Opinión | A la intemperie

Universidades, entre la tragedia y el esperpento

A los que han venido a salvarnos de los peligros de la libertad y de las universidades privadas…

La ministra Morant junto a universitarios

La ministra Morant junto a universitarios

Ser emprendedor en España es tarea propia de quijotes. Intentarlo también. El Gobierno, con pastosa delectación, se encarga de que no deje de serlo. Y no, no es que España respire gracias al Gobierno, España respira a pesar del Gobierno. Un Gobierno cavernícola. También en cuestión de universidades.

Le he dedicado a la universidad pública cinco años de mi vida. A la privada solo uno. Y medio bien en las dos. Si no aproveché ese tiempo tanto como debiera fue por mi culpa, por mi grandísima culpa. ¿Acerté cuando escogí la pública? Sí, creo que sí. ¿Volvería a escogerla? Sí, creo que sí. ¿Acerté cuando escogí la privada? Sí, creo que sí. ¿Volvería a escogerla? Sí, creo que sí. Tome nota quien haya de juzgarme. En todo caso, para poder escoger hay que tener la libertad de poder hacerlo. El Gobierno debería encargarse de garantizar esa libertad. Lástima que el Gobierno sea una recua de conspicuos liberticidas. Liberticidas todos, empezando por su presidente y terminando con la ministra del ramo, pasando por su vicepresidenta primera, siguiendo por su vicepresidenta segunda y así hasta agotar los sillones que ocupan meninges tan distinguidas.

Cuando lo público falla no es por culpa de lo privado, como parecen pregonar los voceros del gobierno. Las universidades privadas no cuestan dinero a los contribuyentes, al contrario, se lo ahorran

Parafraseando a Valle Inclán, lo nuestro, lo de España, no es tragedia sino esperpento. Aunque este asunto es, a la vez, tragedia y esperpento. De las dos maneras se puede ver y contar. Y de las dos aciertas. Es tragedia porque las decisiones gubernamentales atropellan la razón. Preocúpense de cómo gastar los dineros públicos para que la universidad pública española mejore, que falte le hace. Y déjense de excusas y de tapaderas. Cuando lo público falla no es por culpa de lo privado, como parecen pregonar los voceros del gobierno. Las universidades privadas no cuestan dinero a los contribuyentes, al contrario, se lo ahorran. Bien está que se les exija lo que en razón convenga, pero que esa normativa, por exigente que sea, no esconda requisitos leoninos, ni arbitrariedades tendentes a su asfixia.
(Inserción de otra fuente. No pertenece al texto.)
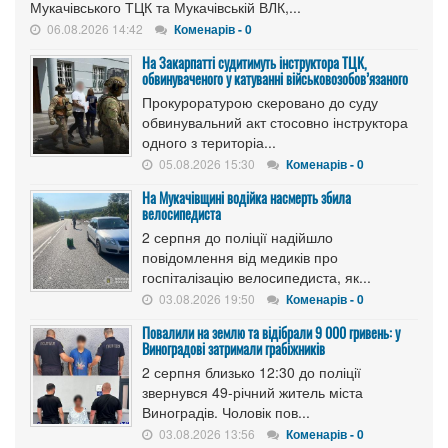
Мукачівського ТЦК та Мукачівській ВЛК,...
06.08.2026 14:42
Коменарів - 0
На Закарпатті судитимуть інструктора ТЦК,
обвинуваченого у катуванні військовозобов’язаного
Прокуроратурою скеровано до суду
обвинувальний акт стосовно інструктора
одного з територіа...
05.08.2026 15:30
Коменарів - 0
На Мукачівщині водійка насмерть збила
велосипедиста
2 серпня до поліції надійшло
повідомлення від медиків про
госпіталізацію велосипедиста, як...
03.08.2026 19:50
Коменарів - 0
Повалили на землю та відібрали 9 000 гривень: у
Виноградові затримали грабіжників
2 серпня близько 12:30 до поліції
звернувся 49-річний житель міста
Виноградів. Чоловік пов...
03.08.2026 13:56
Коменарів - 0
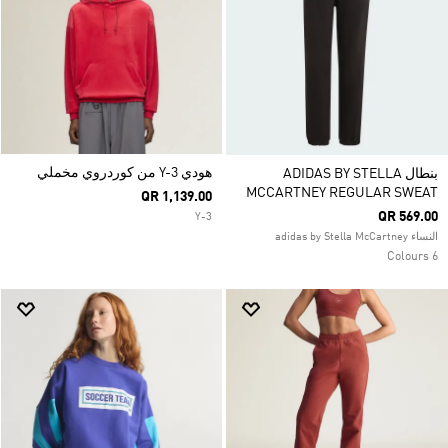
هودي Y-3 من كوردروي مخملي
بنطال ADIDAS BY STELLA
MCCARTNEY REGULAR SWEAT
QR 1,139.00
QR 569.00
Y-3
النساء adidas by Stella McCartney
6 Colours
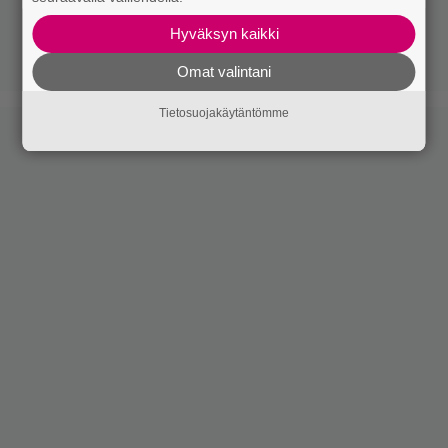
Hyväksyn kaikki
Omat valintani
Tietosuojakäytäntömme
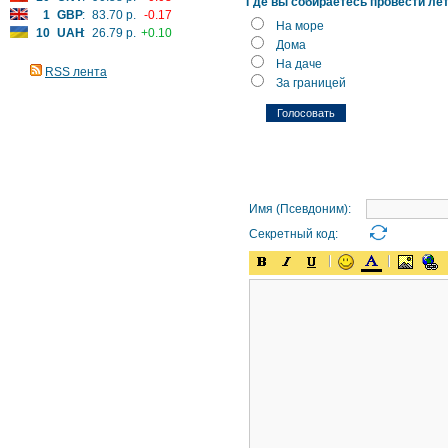
Где вы собираетесь провести ле
1
GBP
:
83.70 р.
-0.17
На море
10
UAH
:
26.79 р.
+0.10
Дома
На даче
RSS лента
За границей
Имя (Псевдоним):
Секретный код:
Que esa normativa no sea el fruto de la demagogia ni del encono político, porque la factura la pagamos todos, pero muy especialmente los universitarios. Utilizar el poder para poner trabas a los emprendedores, para fabular inspecciones o para cortar grifos, más que de fontaneros, es de piratas. El Gobierno, y en general los que viven calmos de la mamandurria pública, quisieran que la educación universitaria, además de un servicio público, fuera un monopolio público para más y mejor mangonear, aunque el precio a pagar sea la libertad de los ciudadanos, la libertad de estudiar en libertad… Esta es la tragedia. Lo otro es el esperpento, que también tiene su comentario.
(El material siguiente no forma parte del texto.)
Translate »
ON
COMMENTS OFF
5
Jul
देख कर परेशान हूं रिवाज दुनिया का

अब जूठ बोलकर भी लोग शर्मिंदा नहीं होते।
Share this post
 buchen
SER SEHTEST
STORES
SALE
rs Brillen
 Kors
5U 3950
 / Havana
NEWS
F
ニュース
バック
El esperpento de los chiringuitos. Los de Sánchez. Que hay que tener cuajo. Y bemoles. Y desparpajo. Y hasta echarle al guiso un puntito de cuchufleta. Que sea precisamente un tal Sánchez Pérez Castejón, así, con los apellidos en ristre y la lanza en astillero, quien hable de chiringuitos resulta esperpéntico. Lo triste es que el susodicho no se pasea por el callejón del gato, sino por palacio. Y se le llena la boca. A él y a ellos. A los que estudian en universidades privadas, pero no quieren que los demás puedan hacerlo. A los mismos que en público abominan de la sanidad privada y a escondidas se sirven de ella. A los rojitos de salón, a los de la gauche divine, a los que han venido a salvar a la clase trabajadora de los peligros de la libertad y, de paso, de amenaza de las universidades privadas. ¿Chiringuitos? No les contaré lo que ya saben. ¿Tesis doctorales? Tampoco.